A research system reports “no peer-reviewed studies exist on offshore wind farm subsidies.” A manual search on the same database finds 47 matching papers. The academic database had a partial outage during the query. The sub-agent returned {results: [], isError: false} — converting an access failure into a false factual claim.
This is the most dangerous form of the silent swallow: not just hiding an error, but generating a positive assertion (“no data exists”) from what was actually a system failure.
The Core Distinction
| Outcome | Meaning | isError | Action |
|---|---|---|---|
| Access failure (timeout, auth, service down) | Data MIGHT exist, we couldn’t check | true | Retry, switch source, report gap |
| Valid empty (query succeeded, zero matches) | Data does NOT exist (confirmed) | false | Accept as definitive answer |
When both return identical empty results, the orchestrator cannot tell the difference. It treats “couldn’t check” as “checked and confirmed empty.”
The Data: 85% of “No Data” Is Actually Failed Queries
A system where 15% of sub-agent responses are empty:
| Actual cause | Percentage | Treatment needed |
|---|---|---|
| Service timeouts | 60% | Retry |
| Auth failures | 25% | Credential refresh |
| Genuine no-match | 15% | Accept as answer |
85% of “no data found” conclusions are access failures needing recovery. Only 15% are correct answers.

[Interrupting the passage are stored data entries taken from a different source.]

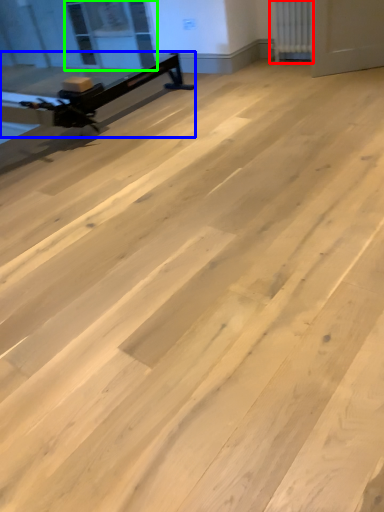 Question: Which object is positioned farthest from radiator (highlighted by a red box)? Select from furniture (highlighted by a blue box) and window screen (highlighted by a green box).

Choices:
 (A) furniture
 (B) window screen

Answer: (B) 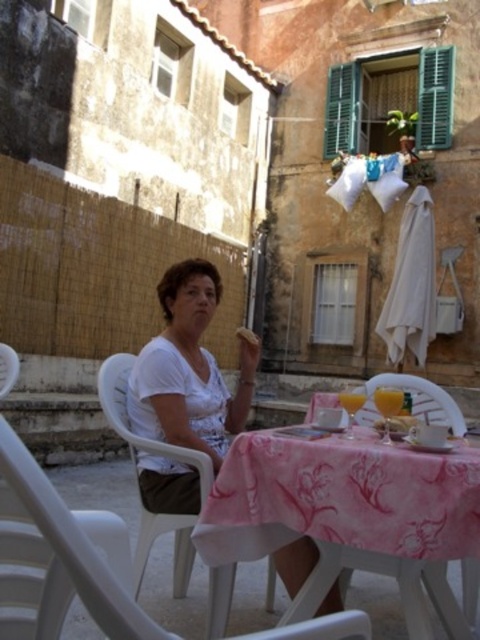 Based on the photo, you are a waiter at a cafe and need to deliver a dessert to the table where the white matte shirt at center and the translucent glass juice at table center are located. To place the dessert on the table without spilling the juice, where should you place it?

The white matte shirt at center is located above the translucent glass juice at table center, so you should place the dessert on the table away from the translucent glass juice at table center to avoid knocking it over.

You are taking a photo of the scene and want to focus on both the point at (443, 506) and the point at (387, 422). Which point should you focus on first to ensure both are in sharp focus?

You should focus on point (443, 506) first because it is closer to the camera than point (387, 422). By focusing on the closer point, the farther point will also be within the depth of field and appear sharp. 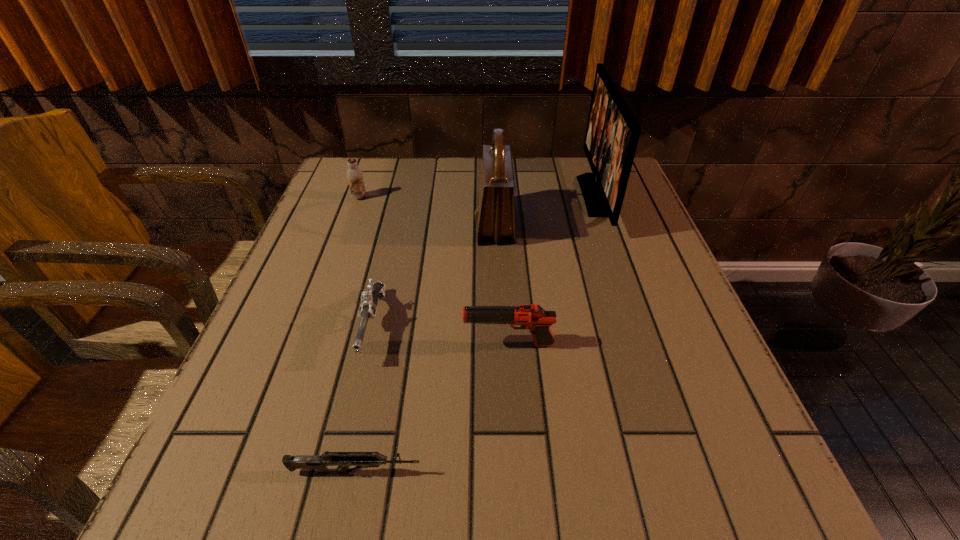 Image resolution: width=960 pixels, height=540 pixels. In order to click on chocolate milk that is positioned at the far edge in this screenshot , I will do `click(354, 175)`.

Reports containing these empty responses have a 40% user complaint rate versus 5% for reports with full data.
A Misdiagnosis That Wasted 3 Months
A support system reports 8% of cases end with “unable to find customer information.” The team assumes data quality issues and improves the data entry interface. After 3 months: 8% → 7.2%. Minimal improvement.
Investigation reveals: 45% genuine no-match (typos), 35% database timeouts, 20% permission errors. Data entry fixes helped the 45% but did nothing for the 55% that were system failures. The real fix: distinguish access failures from valid empties so each gets appropriate handling.

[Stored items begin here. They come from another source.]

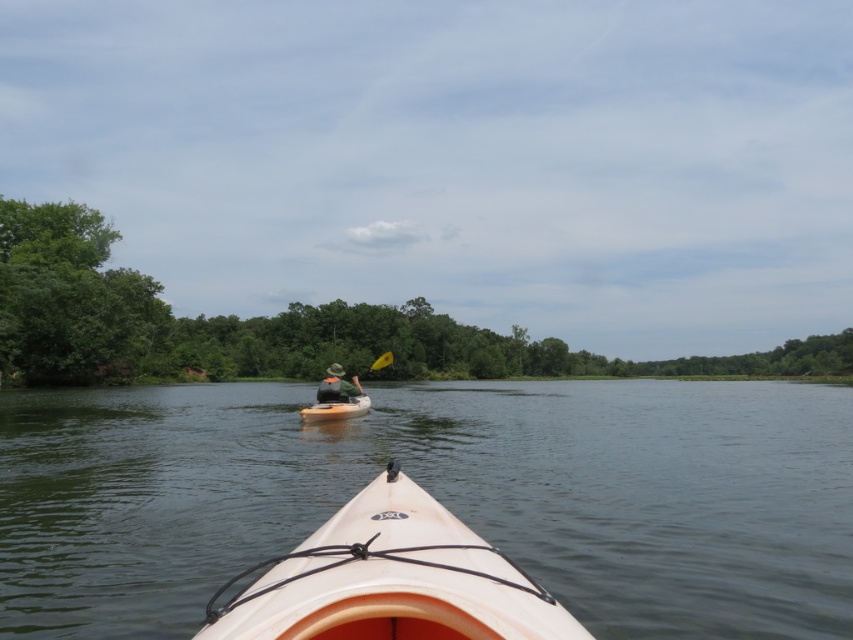 You are in a white kayak and see two points on the water ahead of you. The first point is at coordinates point (129, 545) and the second is at point (363, 598). Which point is closer to your kayak?

Point (363, 598) is closer to your kayak because it is in front of point (129, 545), which is behind it.

You are in a white kayak and see two points on the water ahead. The first point is at coordinates point (77, 241) and the second is at point (357, 394). Which point is closer to you?

Point (357, 394) is closer to you because point (77, 241) is behind it.

You are in a kayak and notice the green leafy trees at left and the yellow foam paddle at center. Which object is taller?

The green leafy trees at left are taller than the yellow foam paddle at center. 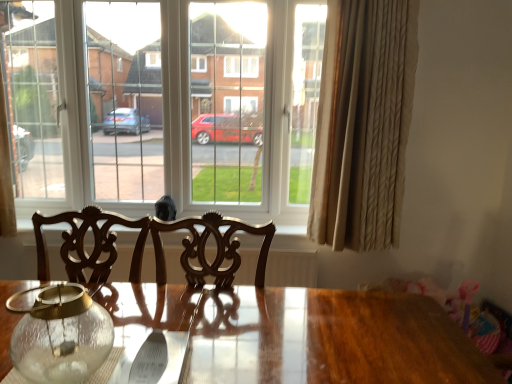 Question: Does transparent glass jar at lower left contain clear glass window at center?

Choices:
 (A) yes
 (B) no

Answer: (B)

Question: Is transparent glass jar at lower left positioned behind clear glass window at center?

Choices:
 (A) no
 (B) yes

Answer: (A)

Question: Is transparent glass jar at lower left turned away from clear glass window at center?

Choices:
 (A) yes
 (B) no

Answer: (A)

Question: Considering the relative sizes of transparent glass jar at lower left and clear glass window at center in the image provided, is transparent glass jar at lower left taller than clear glass window at center?

Choices:
 (A) yes
 (B) no

Answer: (B)

Question: Is transparent glass jar at lower left thinner than clear glass window at center?

Choices:
 (A) no
 (B) yes

Answer: (B)

Question: From a real-world perspective, relative to transparent glass jar at lower left, is beige textured curtain at right vertically above or below?

Choices:
 (A) below
 (B) above

Answer: (B)

Question: Considering the positions of point (373, 44) and point (68, 365), is point (373, 44) closer or farther from the camera than point (68, 365)?

Choices:
 (A) closer
 (B) farther

Answer: (B)

Question: Considering their positions, is beige textured curtain at right located in front of or behind transparent glass jar at lower left?

Choices:
 (A) behind
 (B) front

Answer: (A)

Question: From the image's perspective, is beige textured curtain at right located above or below transparent glass jar at lower left?

Choices:
 (A) above
 (B) below

Answer: (A)

Question: Looking at the image, does transparent glass jar at lower left seem bigger or smaller compared to beige textured curtain at right?

Choices:
 (A) big
 (B) small

Answer: (B)

Question: From the image's perspective, is transparent glass jar at lower left positioned above or below beige textured curtain at right?

Choices:
 (A) above
 (B) below

Answer: (B)

Question: In the image, is transparent glass jar at lower left positioned in front of or behind beige textured curtain at right?

Choices:
 (A) behind
 (B) front

Answer: (B)

Question: From a real-world perspective, is transparent glass jar at lower left positioned above or below beige textured curtain at right?

Choices:
 (A) below
 (B) above

Answer: (A)

Question: Is beige textured curtain at right wider or thinner than clear glass window at center?

Choices:
 (A) wide
 (B) thin

Answer: (B)

Question: Do you think beige textured curtain at right is within clear glass window at center, or outside of it?

Choices:
 (A) inside
 (B) outside

Answer: (B)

Security-Critical: Fail-Closed on Access Failure
A CI pipeline checks 3 vulnerability databases before allowing merges. If a database is unreachable, the choices are:
- Fail-open (WRONG): Treat unreachable as “no vulnerabilities found” → potentially vulnerable code merges to production
- Fail-closed (CORRECT): Block merge on access failure since “couldn’t check” ≠ “checked and found nothing”
In security contexts, the distinction between access failure and valid empty is not just a quality issue — it is a safety boundary. Fail-open converts system failures into false security clearances.

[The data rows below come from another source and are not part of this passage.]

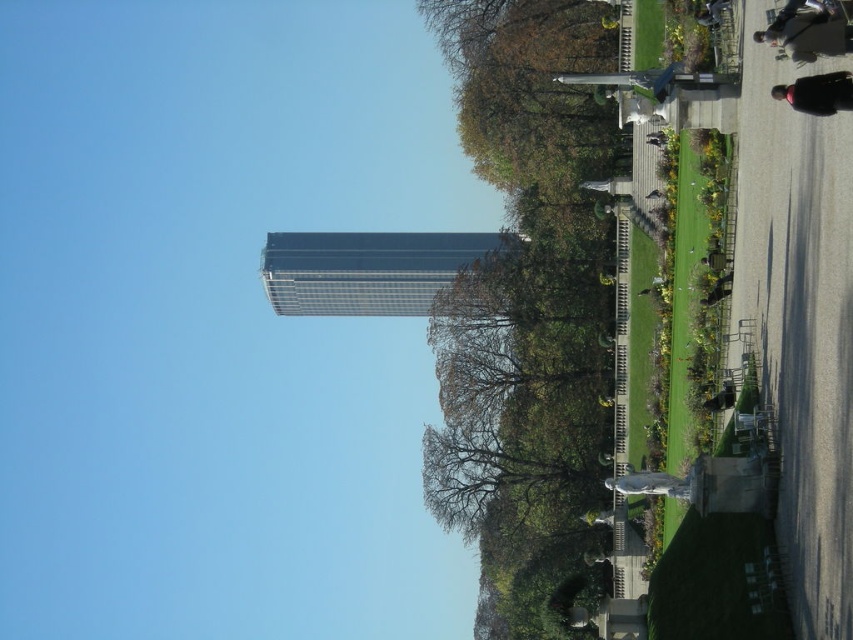 Question: Which of the following is the closest to the observer?

Choices:
 (A) dark gray jacket at upper right
 (B) green leafy tree at upper center

Answer: (A)

Question: Observing the image, what is the correct spatial positioning of green leafy tree at upper center in reference to dark gray jacket at upper right?

Choices:
 (A) left
 (B) right

Answer: (A)

Question: Which object is farther from the camera taking this photo?

Choices:
 (A) green leafy tree at upper center
 (B) black matte jacket at lower right
 (C) dark gray jacket at upper right

Answer: (A)

Question: Which of the following is the farthest from the observer?

Choices:
 (A) (483, 403)
 (B) (831, 88)

Answer: (A)

Question: Is green leafy tree at upper center below dark gray jacket at upper right?

Choices:
 (A) no
 (B) yes

Answer: (B)

Question: Is green leafy tree at upper center bigger than dark gray jacket at upper right?

Choices:
 (A) yes
 (B) no

Answer: (A) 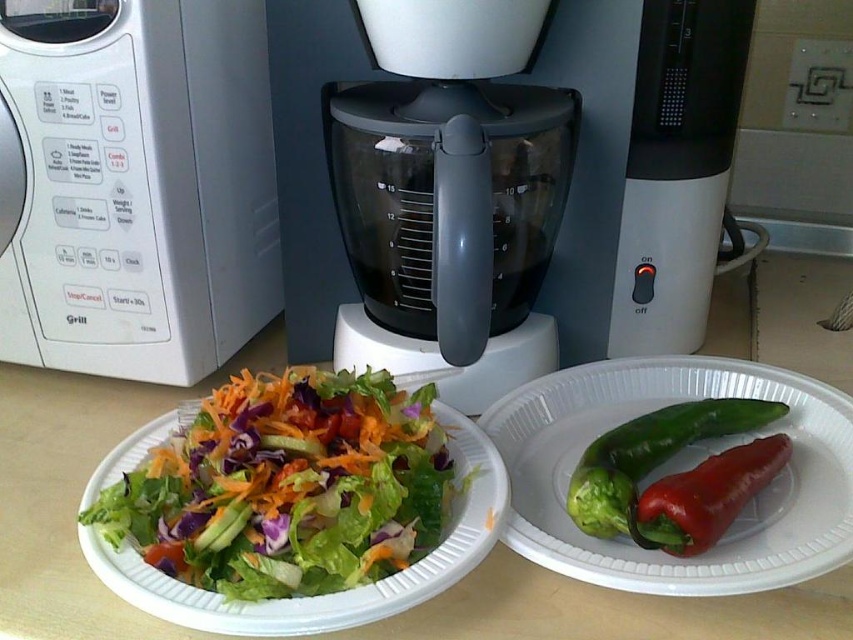 Question: Among these objects, which one is nearest to the camera?

Choices:
 (A) fresh green salad at center
 (B) green matte paper plate at right
 (C) transparent plastic food processor at center
 (D) white plastic microwave at left

Answer: (A)

Question: Considering the relative positions of white plastic microwave at left and green matte paper plate at right in the image provided, where is white plastic microwave at left located with respect to green matte paper plate at right?

Choices:
 (A) right
 (B) left

Answer: (B)

Question: Is the position of transparent plastic food processor at center more distant than that of green matte pepper at center?

Choices:
 (A) yes
 (B) no

Answer: (A)

Question: From the image, what is the correct spatial relationship of white plastic microwave at left in relation to green matte pepper at center?

Choices:
 (A) right
 (B) left

Answer: (B)

Question: Which point is closer to the camera?

Choices:
 (A) (688, 544)
 (B) (635, 588)
 (C) (30, 124)
 (D) (303, 545)

Answer: (B)

Question: Considering the real-world distances, which object is farthest from the white plastic microwave at left?

Choices:
 (A) fresh green salad at center
 (B) transparent plastic food processor at center

Answer: (A) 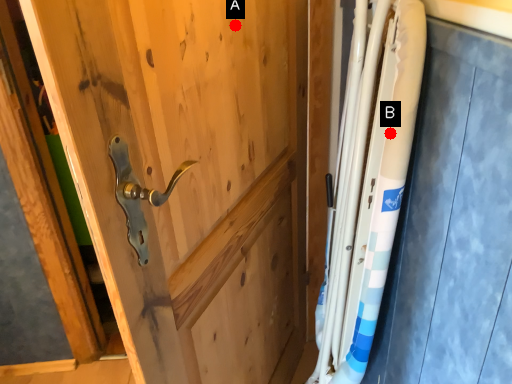 Question: Two points are circled on the image, labeled by A and B beside each circle. Which of the following is the farthest from the observer?

Choices:
 (A) A is further
 (B) B is further

Answer: (A)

The Fix: isError Differentiation
// Access failure
{"results": [], "isError": true, "failure_type": "timeout", "retry_recommended": true}
// Valid empty
{"results": [], "isError": false}The orchestrator routes differently:
isError: true→ retry, switch source, report gapisError: false→ accept as definitive, act on it
Customer Support Application
200 empty order lookups per day: 140 genuine invalid orders (70%), 60 database outages (30%). Currently all get “Please verify your order number.”
With isError differentiation: retry the 60 outage cases (most succeed), prompt verification only for the 140 genuine empties. Customers with valid orders stop being told their orders don’t exist.
Do Not Simplify By Unifying Error Paths
A proposal to treat all empty/error responses as “no data” reduces code complexity from 15 error paths to 1. But it produces silently incorrect results for every access failure. The maintenance cost of structured error handling is far less than the cost of false claims, frustrated users, and security vulnerabilities from conflating the two outcomes.
One-liner: Use isError to distinguish “couldn’t access the data” from “data genuinely doesn’t exist” — 85% of empty responses are access failures being misclassified as valid empties, and in security contexts, the distinction is a fail-open vs fail-closed safety boundary.